How did President Abraham Lincoln’s foot problems affect both the Civil War and the Jewish population of the United States? In honor of Jewish American Heritage Month, Jewish Treats presents the unusual history of Isachar Zacharie (1827-1900), podiatrist and diplomat.
Born in England, Zacharie came to America in the 1840s and set up shop in New York, where his successful chiropody (podiatry) practice served such clients as Henry Clay and William Cullen Bryant. It was Zacharie’s treatment of Edwin Stanton, the Secretary of War, however, that brought him to the White House in September of 1862.
In the course of the President’s foot treatments, a friendship developed. In 1863, Lincoln sent Zacharie on a special mission to report on the state of affairs in New Orleans, where Union General Nathaniel P. Banks had just assumed the command of the Department of the Gulf. While there, Zacharie offered his professional skills and treated nearly 15,000 Union soldiers. His 1872 petition for payment for these services (he sought $45,000) was dismissed by Congress.
Lincoln also sent Zacharie as a special envoy to Richmond, VA (the Confederate capital), to try to negotiate peace. Although it is said that he had a special rapport with the Confederacy’s Secretary of State, Judah P. Benjamin (also Jewish), his mission was unsuccessful. Lincoln’s cabinet rejected the plan with which he returned (of which no recorded details remain).

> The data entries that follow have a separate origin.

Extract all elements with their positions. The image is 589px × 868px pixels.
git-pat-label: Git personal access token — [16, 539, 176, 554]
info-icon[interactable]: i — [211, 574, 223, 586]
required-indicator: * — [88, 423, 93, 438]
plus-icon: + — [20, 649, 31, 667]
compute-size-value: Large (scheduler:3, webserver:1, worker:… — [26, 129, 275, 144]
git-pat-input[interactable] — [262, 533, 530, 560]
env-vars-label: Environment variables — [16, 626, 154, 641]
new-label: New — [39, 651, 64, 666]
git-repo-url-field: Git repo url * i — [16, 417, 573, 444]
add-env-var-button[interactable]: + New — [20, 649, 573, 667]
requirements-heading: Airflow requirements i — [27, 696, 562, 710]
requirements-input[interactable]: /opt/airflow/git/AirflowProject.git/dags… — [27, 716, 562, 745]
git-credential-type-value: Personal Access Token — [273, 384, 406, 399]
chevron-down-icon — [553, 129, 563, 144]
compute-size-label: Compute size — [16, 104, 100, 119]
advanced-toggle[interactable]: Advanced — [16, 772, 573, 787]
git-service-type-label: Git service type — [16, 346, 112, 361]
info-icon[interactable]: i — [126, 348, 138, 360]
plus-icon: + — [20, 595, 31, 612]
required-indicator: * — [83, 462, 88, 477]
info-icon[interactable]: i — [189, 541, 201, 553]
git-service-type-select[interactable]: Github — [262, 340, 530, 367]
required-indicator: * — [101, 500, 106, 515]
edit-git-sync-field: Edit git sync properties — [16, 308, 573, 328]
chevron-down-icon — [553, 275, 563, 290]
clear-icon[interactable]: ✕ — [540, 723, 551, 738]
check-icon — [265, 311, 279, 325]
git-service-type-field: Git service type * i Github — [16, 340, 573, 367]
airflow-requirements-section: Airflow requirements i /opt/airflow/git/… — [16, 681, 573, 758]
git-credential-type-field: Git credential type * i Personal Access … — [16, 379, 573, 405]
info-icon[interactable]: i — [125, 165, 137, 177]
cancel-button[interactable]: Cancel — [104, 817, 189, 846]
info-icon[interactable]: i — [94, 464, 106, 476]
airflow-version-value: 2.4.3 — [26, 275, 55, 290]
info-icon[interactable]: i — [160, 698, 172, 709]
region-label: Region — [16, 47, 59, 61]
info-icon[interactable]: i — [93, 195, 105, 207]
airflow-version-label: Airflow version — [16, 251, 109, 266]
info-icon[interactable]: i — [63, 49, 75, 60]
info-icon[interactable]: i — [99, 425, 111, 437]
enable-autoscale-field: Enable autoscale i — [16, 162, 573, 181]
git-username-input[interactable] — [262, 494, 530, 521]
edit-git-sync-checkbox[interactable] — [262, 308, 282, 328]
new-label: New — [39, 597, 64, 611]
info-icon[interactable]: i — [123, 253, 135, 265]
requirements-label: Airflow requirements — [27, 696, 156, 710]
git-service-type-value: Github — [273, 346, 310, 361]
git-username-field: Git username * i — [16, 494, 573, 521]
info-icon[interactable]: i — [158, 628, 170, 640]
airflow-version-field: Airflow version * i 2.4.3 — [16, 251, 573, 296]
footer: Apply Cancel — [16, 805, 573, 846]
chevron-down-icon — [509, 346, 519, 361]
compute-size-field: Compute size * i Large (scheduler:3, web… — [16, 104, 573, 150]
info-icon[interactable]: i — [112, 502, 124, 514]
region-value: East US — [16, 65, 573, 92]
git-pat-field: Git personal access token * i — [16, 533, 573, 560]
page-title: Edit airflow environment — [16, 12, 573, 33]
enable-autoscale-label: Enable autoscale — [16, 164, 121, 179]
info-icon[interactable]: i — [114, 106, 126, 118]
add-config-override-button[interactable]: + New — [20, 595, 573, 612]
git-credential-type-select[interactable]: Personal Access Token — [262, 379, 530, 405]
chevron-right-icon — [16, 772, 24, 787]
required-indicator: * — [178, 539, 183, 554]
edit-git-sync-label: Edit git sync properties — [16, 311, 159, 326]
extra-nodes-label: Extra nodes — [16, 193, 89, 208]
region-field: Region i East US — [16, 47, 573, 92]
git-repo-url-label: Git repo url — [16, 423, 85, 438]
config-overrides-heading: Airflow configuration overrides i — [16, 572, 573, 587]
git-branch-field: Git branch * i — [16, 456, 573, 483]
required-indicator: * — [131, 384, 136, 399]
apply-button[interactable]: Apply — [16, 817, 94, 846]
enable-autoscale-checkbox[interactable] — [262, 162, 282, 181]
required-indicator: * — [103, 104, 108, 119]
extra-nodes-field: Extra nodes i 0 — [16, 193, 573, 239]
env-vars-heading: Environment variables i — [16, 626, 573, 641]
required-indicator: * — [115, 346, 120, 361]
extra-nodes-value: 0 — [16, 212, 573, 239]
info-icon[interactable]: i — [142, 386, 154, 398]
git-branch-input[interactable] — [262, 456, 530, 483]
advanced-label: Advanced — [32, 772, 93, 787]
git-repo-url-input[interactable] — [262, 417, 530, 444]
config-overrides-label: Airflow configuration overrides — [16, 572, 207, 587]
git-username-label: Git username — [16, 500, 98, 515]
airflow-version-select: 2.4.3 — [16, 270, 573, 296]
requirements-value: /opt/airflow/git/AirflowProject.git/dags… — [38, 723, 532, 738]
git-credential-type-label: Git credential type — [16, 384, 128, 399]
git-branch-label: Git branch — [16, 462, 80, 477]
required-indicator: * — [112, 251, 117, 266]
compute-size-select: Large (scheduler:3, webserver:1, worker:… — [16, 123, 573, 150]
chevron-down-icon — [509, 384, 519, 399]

Zacharie’s unique relationship with President Lincoln allowed him to influence the White House’s view on Jewish affairs as well. When General Ulysses S. Grant ordered the Jews expelled from Kentucky, Tennessee and Mississippi, Zacharie advised the President to rescind the order.
In 1874, Zacharie returned to his native England, where he lived out the rest of his life.